◆ Entries shown ◆
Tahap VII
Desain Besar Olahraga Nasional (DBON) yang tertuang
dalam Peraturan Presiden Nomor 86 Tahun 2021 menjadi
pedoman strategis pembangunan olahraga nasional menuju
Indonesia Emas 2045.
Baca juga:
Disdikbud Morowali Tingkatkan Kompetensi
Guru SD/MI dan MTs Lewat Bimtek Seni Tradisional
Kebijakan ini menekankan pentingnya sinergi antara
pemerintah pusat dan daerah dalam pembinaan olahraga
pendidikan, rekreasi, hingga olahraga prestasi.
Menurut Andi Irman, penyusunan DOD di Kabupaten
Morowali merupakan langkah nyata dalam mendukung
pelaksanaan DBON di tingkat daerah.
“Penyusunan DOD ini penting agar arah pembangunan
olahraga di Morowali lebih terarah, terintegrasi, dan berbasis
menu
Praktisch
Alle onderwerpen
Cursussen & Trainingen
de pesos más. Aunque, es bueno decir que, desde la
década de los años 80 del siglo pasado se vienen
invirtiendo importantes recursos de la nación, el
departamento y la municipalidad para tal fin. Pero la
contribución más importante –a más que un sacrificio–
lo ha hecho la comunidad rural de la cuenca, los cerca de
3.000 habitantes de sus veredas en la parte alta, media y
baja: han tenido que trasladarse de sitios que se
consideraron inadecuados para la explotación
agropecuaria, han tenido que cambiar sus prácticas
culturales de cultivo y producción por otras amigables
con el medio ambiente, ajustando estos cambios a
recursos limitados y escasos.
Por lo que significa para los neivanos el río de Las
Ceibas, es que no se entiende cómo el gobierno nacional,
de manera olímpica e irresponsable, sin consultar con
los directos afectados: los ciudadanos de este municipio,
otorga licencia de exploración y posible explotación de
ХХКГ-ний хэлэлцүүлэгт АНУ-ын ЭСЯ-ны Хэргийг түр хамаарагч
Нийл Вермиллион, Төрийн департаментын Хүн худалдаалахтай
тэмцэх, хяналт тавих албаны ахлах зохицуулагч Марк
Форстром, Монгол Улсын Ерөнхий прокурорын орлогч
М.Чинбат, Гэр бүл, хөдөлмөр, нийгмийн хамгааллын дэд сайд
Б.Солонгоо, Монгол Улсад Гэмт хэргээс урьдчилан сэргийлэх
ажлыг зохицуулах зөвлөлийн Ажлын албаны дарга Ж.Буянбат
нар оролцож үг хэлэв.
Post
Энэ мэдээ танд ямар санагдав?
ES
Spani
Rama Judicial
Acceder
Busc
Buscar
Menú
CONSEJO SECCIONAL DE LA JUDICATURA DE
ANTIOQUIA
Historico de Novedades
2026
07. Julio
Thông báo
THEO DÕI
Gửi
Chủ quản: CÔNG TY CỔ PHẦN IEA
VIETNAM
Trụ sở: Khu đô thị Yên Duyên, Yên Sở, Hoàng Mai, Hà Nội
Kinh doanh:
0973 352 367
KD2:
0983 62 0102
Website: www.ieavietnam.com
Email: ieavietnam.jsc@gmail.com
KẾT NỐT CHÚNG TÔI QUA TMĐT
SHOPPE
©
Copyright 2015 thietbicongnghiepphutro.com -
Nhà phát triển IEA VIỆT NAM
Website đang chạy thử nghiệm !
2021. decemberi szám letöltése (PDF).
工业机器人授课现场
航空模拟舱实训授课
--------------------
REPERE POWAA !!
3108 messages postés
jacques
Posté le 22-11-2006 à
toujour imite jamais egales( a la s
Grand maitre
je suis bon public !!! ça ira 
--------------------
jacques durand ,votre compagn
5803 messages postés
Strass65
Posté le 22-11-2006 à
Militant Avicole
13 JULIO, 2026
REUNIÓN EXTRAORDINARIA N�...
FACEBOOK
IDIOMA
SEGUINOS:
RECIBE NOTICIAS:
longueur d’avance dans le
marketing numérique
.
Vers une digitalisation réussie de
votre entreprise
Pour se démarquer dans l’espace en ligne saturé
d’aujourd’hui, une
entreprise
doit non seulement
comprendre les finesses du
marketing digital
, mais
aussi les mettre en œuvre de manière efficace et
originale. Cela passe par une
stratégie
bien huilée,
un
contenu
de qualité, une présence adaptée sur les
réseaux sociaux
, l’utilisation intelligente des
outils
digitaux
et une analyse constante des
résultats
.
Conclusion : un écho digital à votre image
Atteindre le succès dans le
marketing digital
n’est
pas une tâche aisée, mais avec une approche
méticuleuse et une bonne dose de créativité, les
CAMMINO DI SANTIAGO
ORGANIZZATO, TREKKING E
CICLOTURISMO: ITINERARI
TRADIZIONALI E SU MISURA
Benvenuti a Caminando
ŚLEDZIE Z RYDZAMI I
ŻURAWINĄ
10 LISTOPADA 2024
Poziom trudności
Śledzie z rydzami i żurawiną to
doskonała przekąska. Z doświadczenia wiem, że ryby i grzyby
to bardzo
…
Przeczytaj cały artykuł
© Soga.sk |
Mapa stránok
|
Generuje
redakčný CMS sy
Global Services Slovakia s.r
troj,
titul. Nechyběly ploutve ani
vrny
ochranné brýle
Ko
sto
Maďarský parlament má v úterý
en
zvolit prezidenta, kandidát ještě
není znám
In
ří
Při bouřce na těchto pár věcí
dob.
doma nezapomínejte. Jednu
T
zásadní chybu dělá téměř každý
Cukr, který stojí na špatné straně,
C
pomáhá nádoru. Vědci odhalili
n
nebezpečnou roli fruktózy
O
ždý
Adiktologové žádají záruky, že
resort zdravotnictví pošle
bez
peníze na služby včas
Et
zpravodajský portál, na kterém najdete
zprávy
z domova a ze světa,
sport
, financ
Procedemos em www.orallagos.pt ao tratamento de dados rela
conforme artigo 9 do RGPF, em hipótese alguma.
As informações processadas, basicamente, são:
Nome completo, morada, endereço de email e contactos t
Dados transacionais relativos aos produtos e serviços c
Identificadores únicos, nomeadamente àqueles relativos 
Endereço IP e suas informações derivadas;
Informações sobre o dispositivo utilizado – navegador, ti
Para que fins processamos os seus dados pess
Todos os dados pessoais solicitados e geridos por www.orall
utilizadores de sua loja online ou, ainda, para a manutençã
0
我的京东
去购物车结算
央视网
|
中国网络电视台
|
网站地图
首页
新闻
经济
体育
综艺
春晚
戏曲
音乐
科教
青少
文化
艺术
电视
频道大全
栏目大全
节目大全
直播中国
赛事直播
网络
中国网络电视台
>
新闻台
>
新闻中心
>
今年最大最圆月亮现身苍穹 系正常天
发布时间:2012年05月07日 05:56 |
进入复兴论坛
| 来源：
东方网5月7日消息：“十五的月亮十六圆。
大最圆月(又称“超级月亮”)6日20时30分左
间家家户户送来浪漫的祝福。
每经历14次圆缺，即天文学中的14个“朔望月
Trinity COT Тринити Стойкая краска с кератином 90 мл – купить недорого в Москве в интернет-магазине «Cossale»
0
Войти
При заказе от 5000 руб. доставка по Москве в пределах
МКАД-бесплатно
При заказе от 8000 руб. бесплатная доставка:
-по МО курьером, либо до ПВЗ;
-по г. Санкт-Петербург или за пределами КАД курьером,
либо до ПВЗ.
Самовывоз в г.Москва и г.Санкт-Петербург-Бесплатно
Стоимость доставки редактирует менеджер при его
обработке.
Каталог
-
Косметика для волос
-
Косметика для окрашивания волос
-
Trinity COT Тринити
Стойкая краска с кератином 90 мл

◆ Directions ◆
Copy out the lines of the data where the word "pembangunan" can be found.

◆ Response to this exercise ◆
pedoman strategis pembangunan olahraga nasional menuju
“Penyusunan DOD ini penting agar arah pembangunan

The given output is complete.